[Collected data]
..........
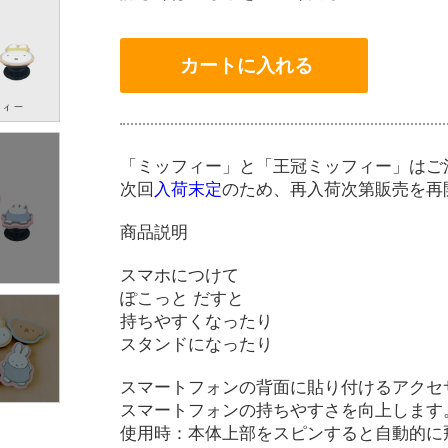
「ミッフィー」と「王冠ミッフィー」はご
次回
入荷末定
のため、再入荷次第販売を再
商品説明
スマホにつけて
ぽこっと だすと
持ちやすくなったり
スタンドになったり
スマートフォンの背面に貼り付けるアクセ
スマートフォンの持ちやすさを向上します
使用時：本体上部をスピンすると自動的に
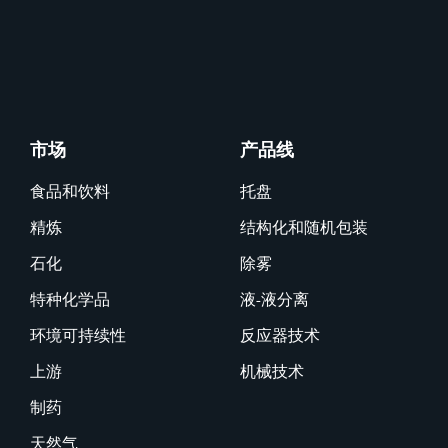
市场
产品线
食品和饮料
托盘
精炼
结构化和随机包装
石化
除雾
特种化学品
液-液分离
环境可持续性
反应器技术
上游
机械技术
制药
天然气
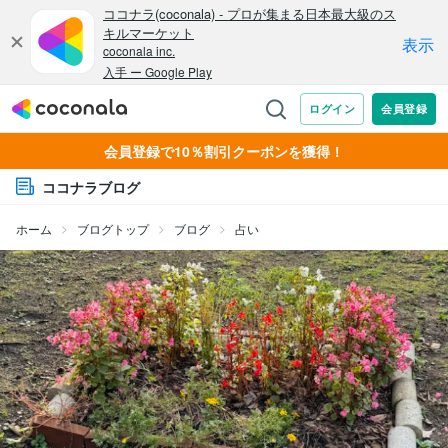
会員登録で10％割引クーポンを獲得！
ココナラブログ
ホーム
ブログトップ
ブログ
占い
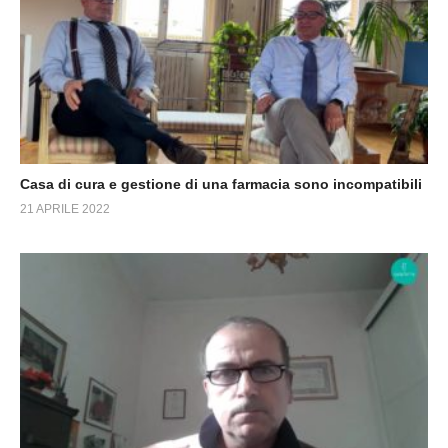
Casa di cura e gestione di una farmacia sono incompatibili
21 APRILE 2022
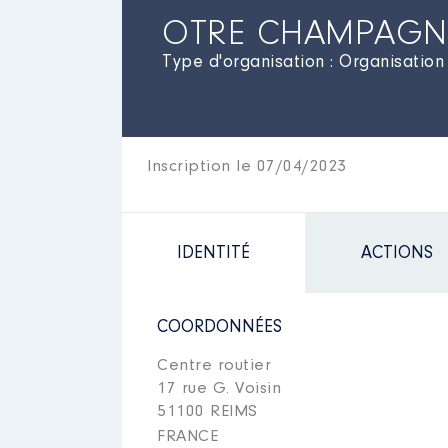
OTRE CHAMPAGN
Type d'organisation : Organisation
Inscription le 07/04/2023
IDENTITÉ
ACTIONS
COORDONNÉES
Centre routier
17 rue G. Voisin
51100 REIMS
FRANCE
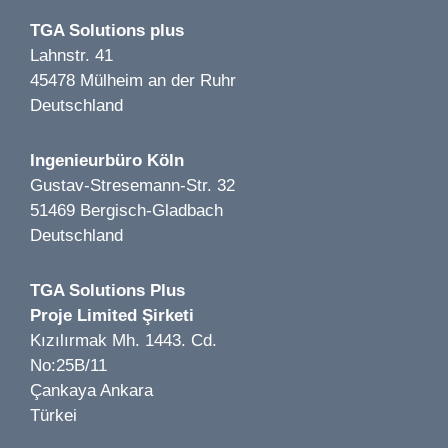
TGA Solutions plus
Lahnstr. 41
45478 Mülheim an der Ruhr
Deutschland
Image 1 of 2
Ingenieurbüro Köln
Getränkemarkt Hoffmann LP 1-5 | Bernau |2019
Gustav-Stresemann-Str. 32
51469 Bergisch-Gladbach
Deutschland
TGA Solutions Plus
Proje Limited Şirketi
Image 1 of 1
Kızılırmak Mh. 1443. Cd.
Zum Schlüßel LP 1-7 | Düsseldorf | 2024
No:25B/11
Çankaya Ankara
Türkei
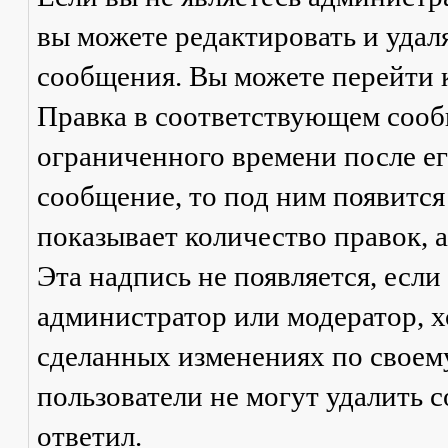
вы можете редактировать и удал
сообщения. Вы можете перейти 
Правка
в соответствующем сообщ
ограниченного времени после его
сообщение, то под ним появится
показывает количество правок, а
Эта надпись не появляется, есл
администратор или модератор, х
сделанных изменениях по своем
пользователи не могут удалить с
ответил.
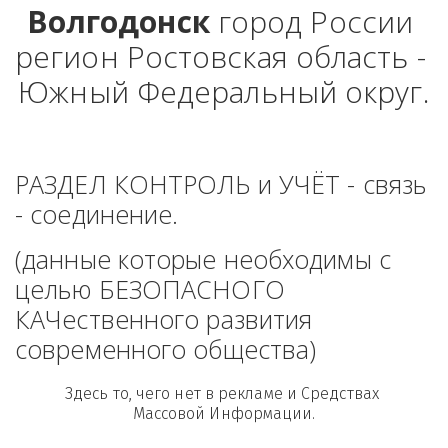
Волгодонск
 город России 
регион Ростовская область - 
Южный Федеральный округ.
РАЗДЕЛ КОНТРОЛЬ и УЧЁТ - связь 
- соединение. 
(данные которые необходимы с 
целью БЕЗОПАСНОГО 
КАЧественного развития 
современного общества)
Здесь то, чего нет в рекламе и Средствах 
Массовой Информации.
..........
[TASK] The expected result is every line above containing the string "Solutions".

[WRITTEN SOLUTION]
TGA Solutions plus
TGA Solutions Plus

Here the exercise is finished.